Yesterday afternoon, it was in the fifties, so we went for a walk in Tower Grove Park. Sort of a last hurrah, because today, tomorrow and for the foreseeable future it is going to be cold, cold, cold. There was visible progress on the reintroduction of a stream into the eastern end of the park. I’m still unsure how this watershed is supposed to work, but as Anne said, it is more important that those who are doing the work know what they are about. In other news, I ordered and received new KN95 masks. We have been using cloth masks, but the CDC is now recommending that everyone switch over to N95 or KN95 masks. I also ordered our four free at home Covid tests. They are expected by the end of the month. Otherwise, it is just hunkered down time.

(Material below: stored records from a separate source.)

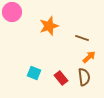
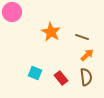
orange star: moved 2 px right, 6 px down; rotated 24 degrees counterclockwise
brown line: moved 1 px up
orange arrow: moved 2 px left, 2 px up
cyan square: moved 1 px right
brown semicircle: moved 2 px right
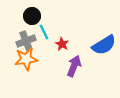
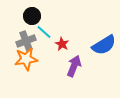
cyan line: rotated 21 degrees counterclockwise
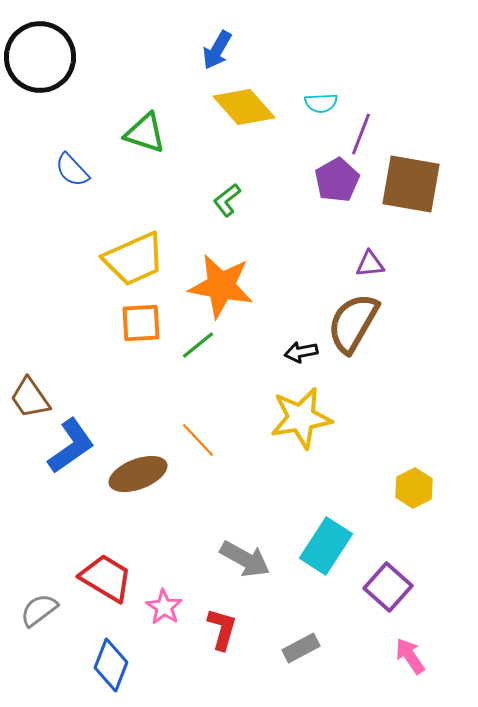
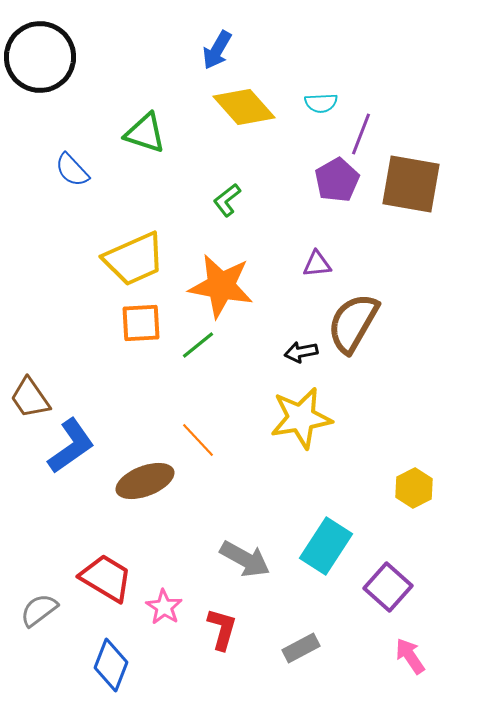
purple triangle: moved 53 px left
brown ellipse: moved 7 px right, 7 px down
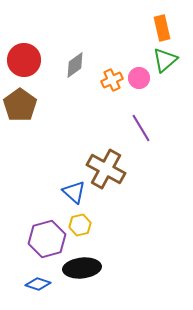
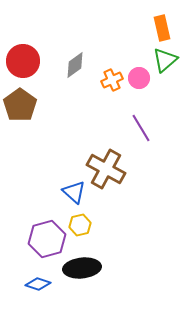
red circle: moved 1 px left, 1 px down
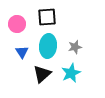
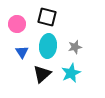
black square: rotated 18 degrees clockwise
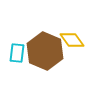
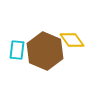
cyan rectangle: moved 3 px up
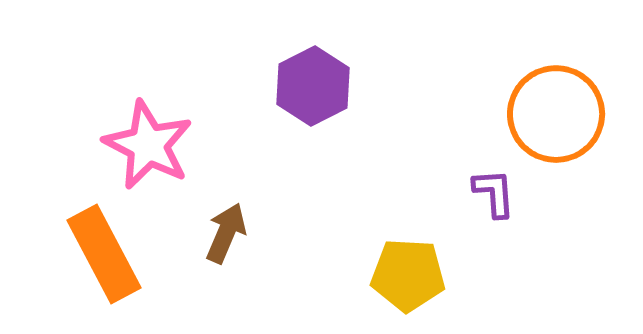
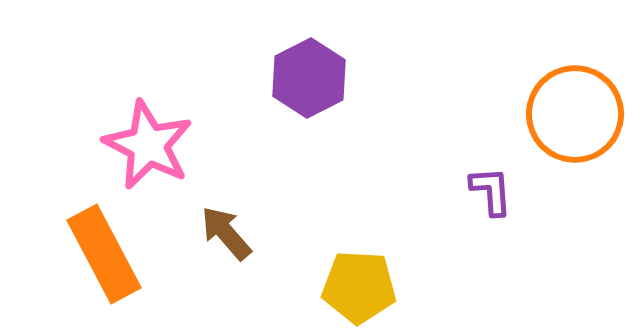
purple hexagon: moved 4 px left, 8 px up
orange circle: moved 19 px right
purple L-shape: moved 3 px left, 2 px up
brown arrow: rotated 64 degrees counterclockwise
yellow pentagon: moved 49 px left, 12 px down
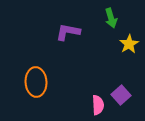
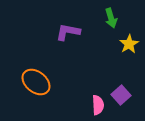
orange ellipse: rotated 48 degrees counterclockwise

Saying the quiet part out loud seems to be a thing these days. So, let’s get started here. Since last spring, when we were first vaccinated against Covid through last fall, when we were both boosted, our chances of dying from Covid have fallen significantly. Last summer saw the Delta variant surge and even now Omicron is raging out of control. Both waves of infection were followed by thousands of fatalities that were primarily borne by unvaccinated adult Americans. Numerous scientific studies have identified that the majority of the people who have died from Covid in the last six months can be correlated with voters who had supported Trump. The reason for this correlation is abundantly clear. Rightwing politicians and media have been feeding their supporters a steady diet of anti-vax propaganda, causing these people to eschew getting safely vaccinated like we did, in favor of unproven and ineffective home remedies, such as horse dewormer or their own piss. The results of these decisions by Trump supporters are that they are now dying at election demographics shifting numbers. In his recent Medium article Donald G. McNeil Jr. has laid out the math. Looking at just four battleground states, Arizona, Georgia, Wisconsin and Nevada, which Trump lost by just razor thin margins in 2020, McNeil lays out the math. Currently, 95% of Americans who are dying now of Covid are unvaccinated. What is less clear, is the political affiliations of the deceased, except that death rates in counties that voted for Trump in 2020 are about three times higher than the death rates in counties that went for Biden. Call this 3-to-1 split a 75% chance. McNeil writes, “Right now, about 60 Arizonans, 36 Georgians, 34 Wisconsinites and 14 Nevadans are dying of Covid each day. Seventy five percent of 95 percent of that would be minus 103 Trump voters per day — just in those four swing states. Week after week. That adds up.” McNeil surmises that Donald Trump has seen the “arithmetic on the wall”, hence his recent to advocating for the vaccines, even in the face of booing from his fans.